Richard D. Klausner, M.D., a special advisor on counterterrorism to the presidents of the National Academies, will deliver the keynote speech at the 2002 graduation ceremonies for the Harvard-MIT Division of Health Sciences and Technology Wednesday, June 5, at the Harvard Club in Boston.

Klausner, former director of the National Institutes of Health National Cancer Institute, was appointed to his current post at the National Academies in January 2002. In 1999, Klausner spoke at MIT as part of the events celebrating the naming of the biology building in honor of David H. Koch (S.B. 1962, S.M.).

Credited with significant advances in cancer care for the American public during his six-year tenure at the NCI, he guided the creation and development of the Vaccine Research Center, and managed a $4.5 billion budget and a staff of 5,000. The NCI's annual strategic plan and budget proposal, "The Nation's Investment in Cancer Research," authored by Klausner, is one of the most widely cited examples of scientific planning in the world.

Klausner stepped down from his post as NCI director in September to briefly head the Case Institute of Health Science and Technology. In December, he joined the National Academies as a senior fellow and special advisor to the academy presidents for counterterrorism and as a liaison to the White House.

In his newly created role, Klausner uses his extensive ties in both the U.S. government and the scientific community to help the National Academies apply the best science and technology expertise to increasing homeland security. He co-chairs the Committee on the Science and Technology Agenda for Countering Terrorism, charged with identifying high-priority research agendas that focus on biological, chemical, nuclear and radiological threats; information technology; transportation; energy facilities, buildings and fixed infrastructure; and behavioral, social and institutional issues.

Klausner also serves as a direct liaison between the White House Office of Science and Technology Policy Director John Marburger and National Academy counterterrorism efforts.

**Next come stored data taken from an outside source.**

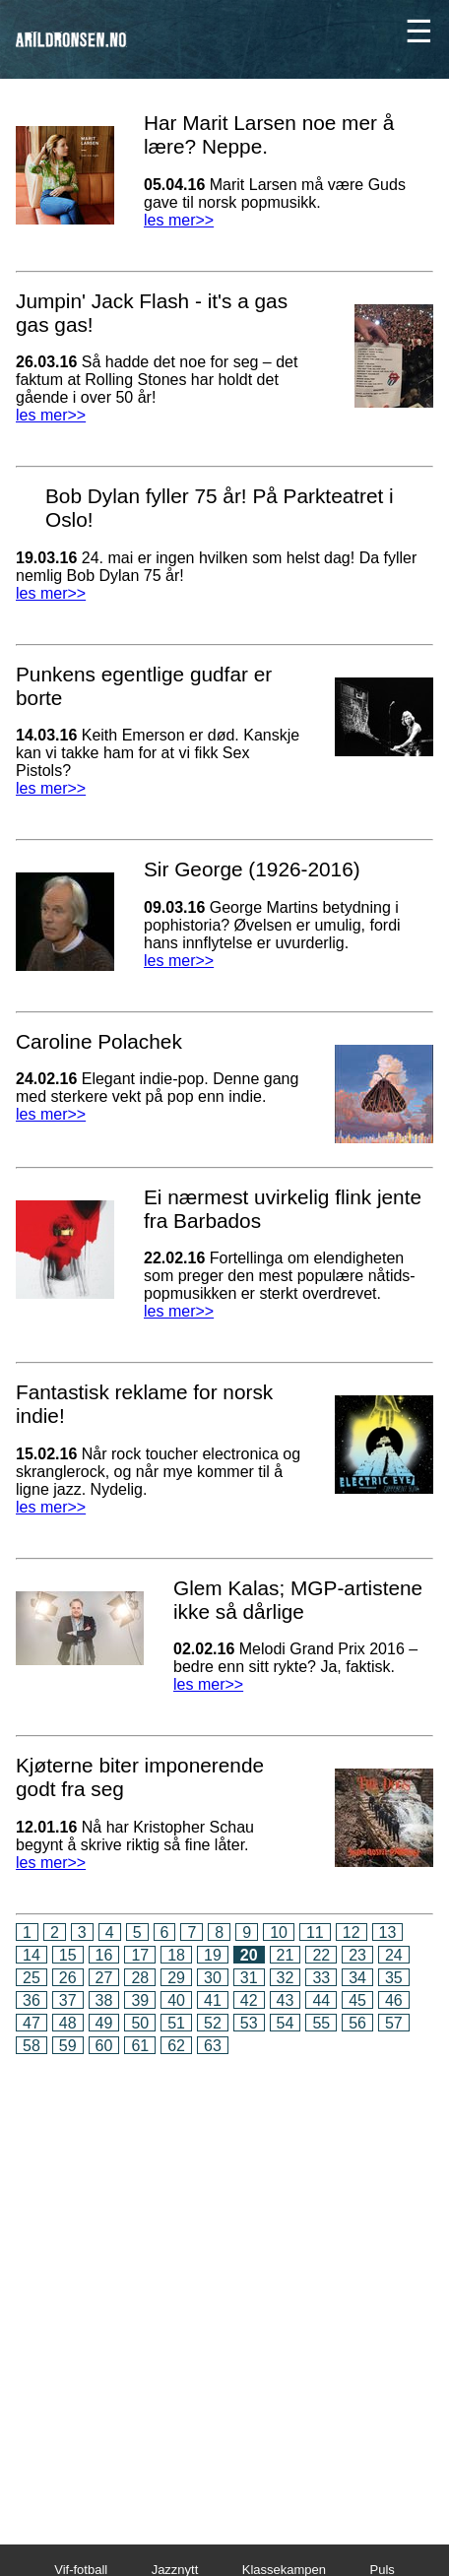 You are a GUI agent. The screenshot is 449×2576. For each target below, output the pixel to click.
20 (249, 1955)
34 (357, 1977)
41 (213, 2000)
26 (68, 1977)
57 (394, 2023)
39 (140, 2000)
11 (315, 1932)
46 (394, 2000)
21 (285, 1955)
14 (31, 1955)
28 (140, 1977)
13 (388, 1932)
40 (176, 2000)
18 (176, 1955)
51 (176, 2023)
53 (249, 2023)
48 (68, 2023)
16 (104, 1955)
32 (285, 1977)
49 (104, 2023)
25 (31, 1977)
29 (176, 1977)
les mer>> (179, 220)
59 (68, 2045)
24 (394, 1955)
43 (285, 2000)
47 (31, 2023)
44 (321, 2000)
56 (357, 2023)
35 (394, 1977)
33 (321, 1977)
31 (249, 1977)
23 (357, 1955)
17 (140, 1955)
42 (249, 2000)
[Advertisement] (224, 2286)
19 (213, 1955)
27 (104, 1977)
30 (213, 1977)
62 (176, 2045)
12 (351, 1932)
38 (104, 2000)
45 (357, 2000)
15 (68, 1955)
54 (285, 2023)
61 (140, 2045)
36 (31, 2000)
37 (68, 2000)
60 (104, 2045)
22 (321, 1955)
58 (31, 2045)
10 (279, 1932)
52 (213, 2023)
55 (321, 2023)
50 (140, 2023)
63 (213, 2045) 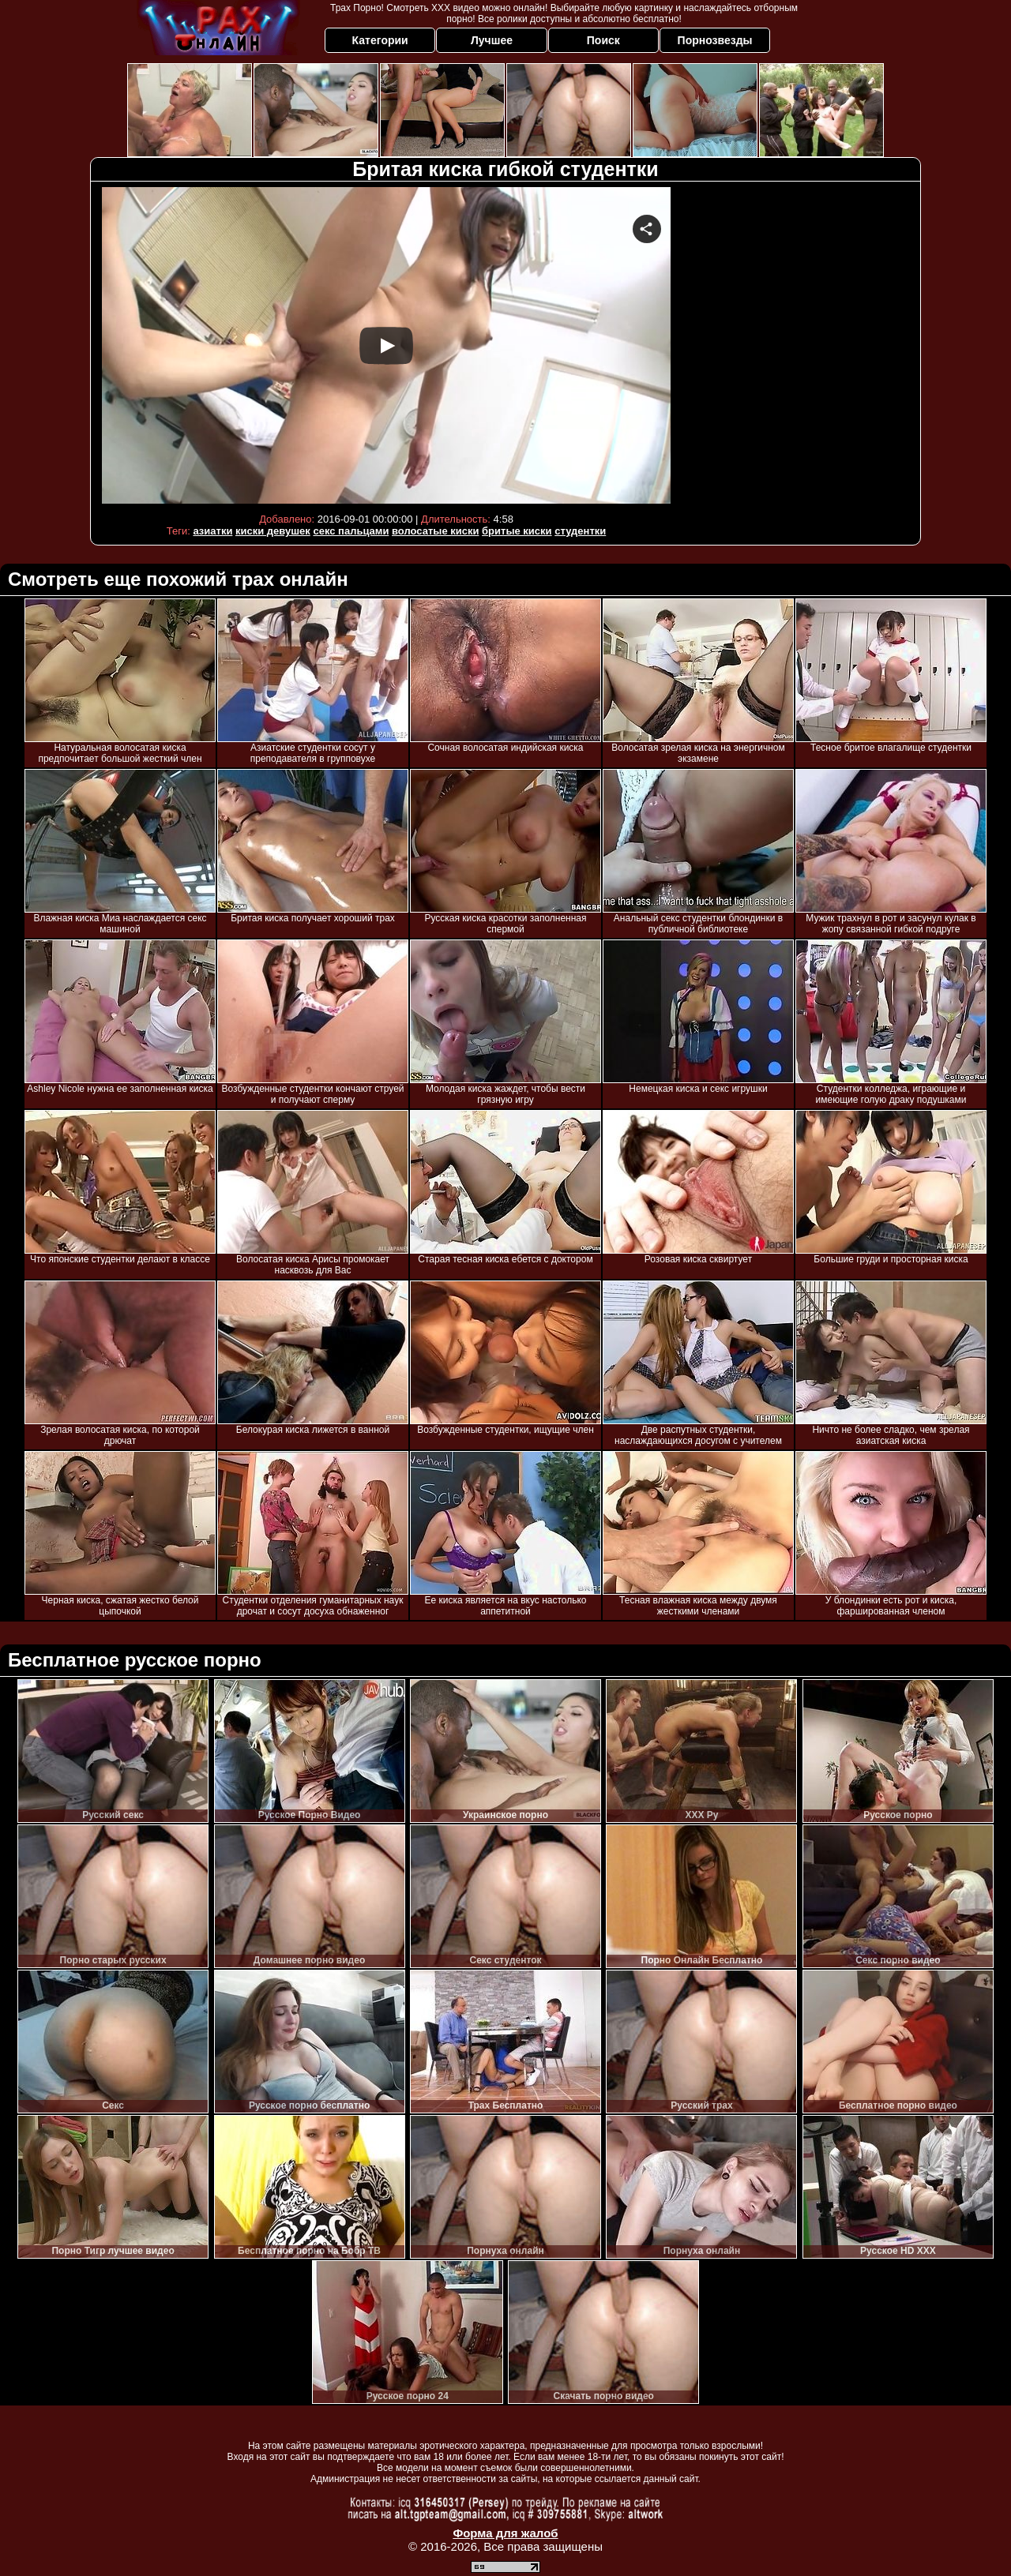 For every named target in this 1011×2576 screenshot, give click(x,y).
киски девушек (272, 531)
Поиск (603, 40)
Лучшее (492, 40)
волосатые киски (435, 531)
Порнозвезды (715, 40)
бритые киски (517, 531)
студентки (580, 531)
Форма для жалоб (505, 2533)
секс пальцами (351, 531)
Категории (380, 40)
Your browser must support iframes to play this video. (386, 345)
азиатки (212, 531) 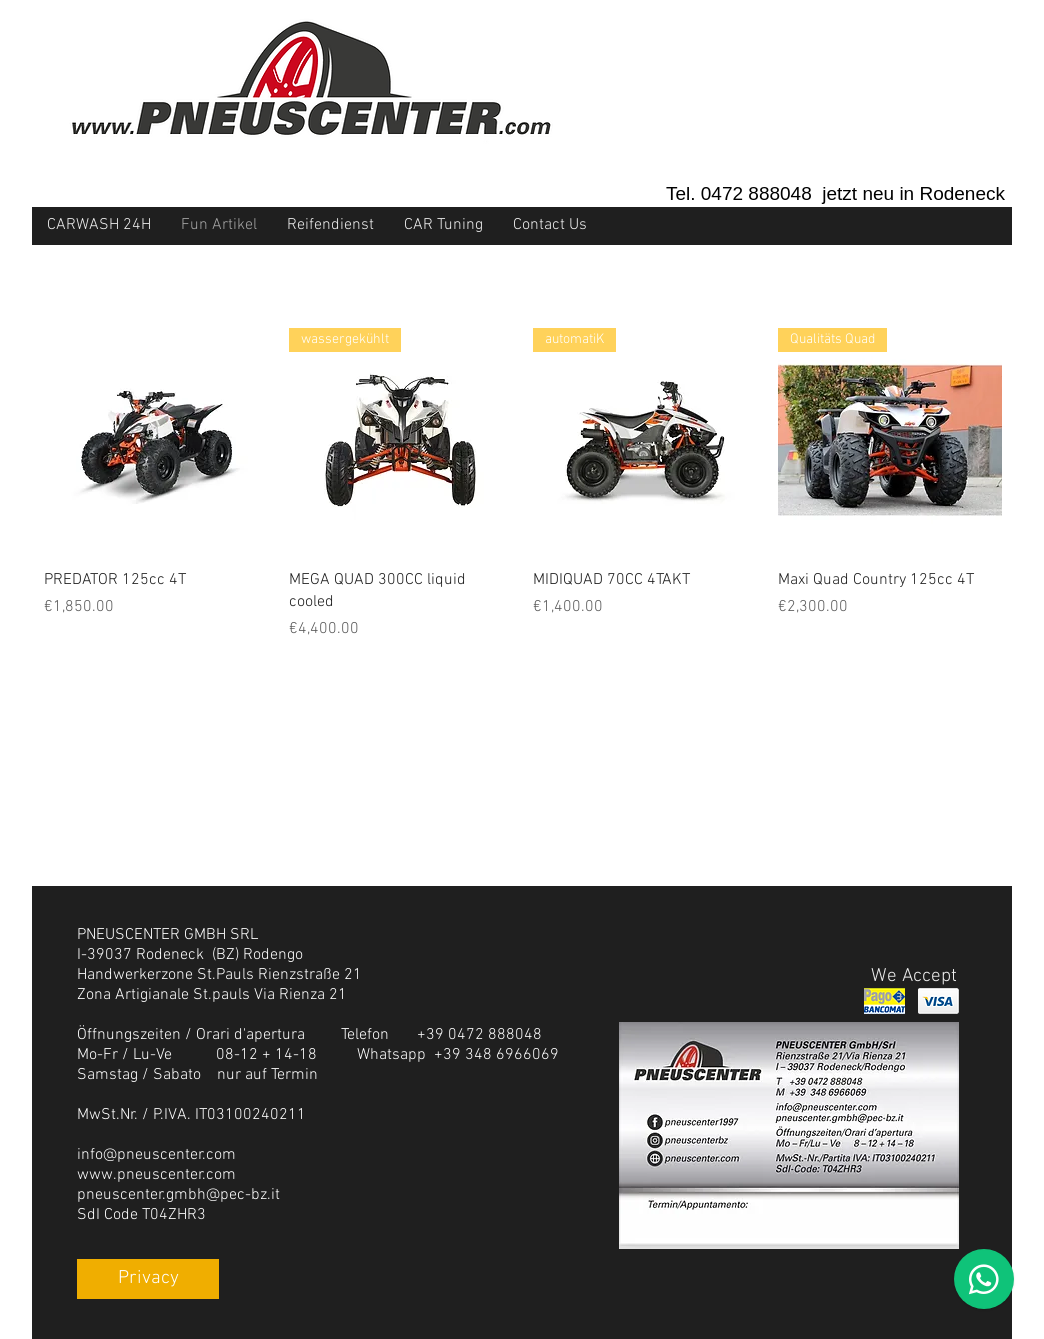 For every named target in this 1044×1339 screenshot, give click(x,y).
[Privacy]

Commenting on how the United States can respond effectively to the potential threat of bioterrorism, Klausner said, "We will need to create products for which there may not be markets in the normal sense, but markets that must be driven, I suspect, by the government, recognizing national needs or potential national needs." He noted this would require sustained federal commitment to science and technology as well as new ways to synchronize the activities of the academic, public and private sectors.

In addition to his post at the National Academies, Klausner was named executive director of the Bill and Melinda Gates Foundation's global health program earlier this month.

Klausner received his undergraduate degree from Yale and his M.D. from Duke University. Before joining the NCI, he was chief of the cell biology and metabolism branch of the National Institute of Child Health and Human Development. His research has focused on general and novel mechanisms to regulate complex genetic networks in human cells. His description of cellular iron metabolism has provided a detailed picture of post-transcriptional gene regulation.

A version of this article appeared in MIT Tech Talk on May 22, 2002.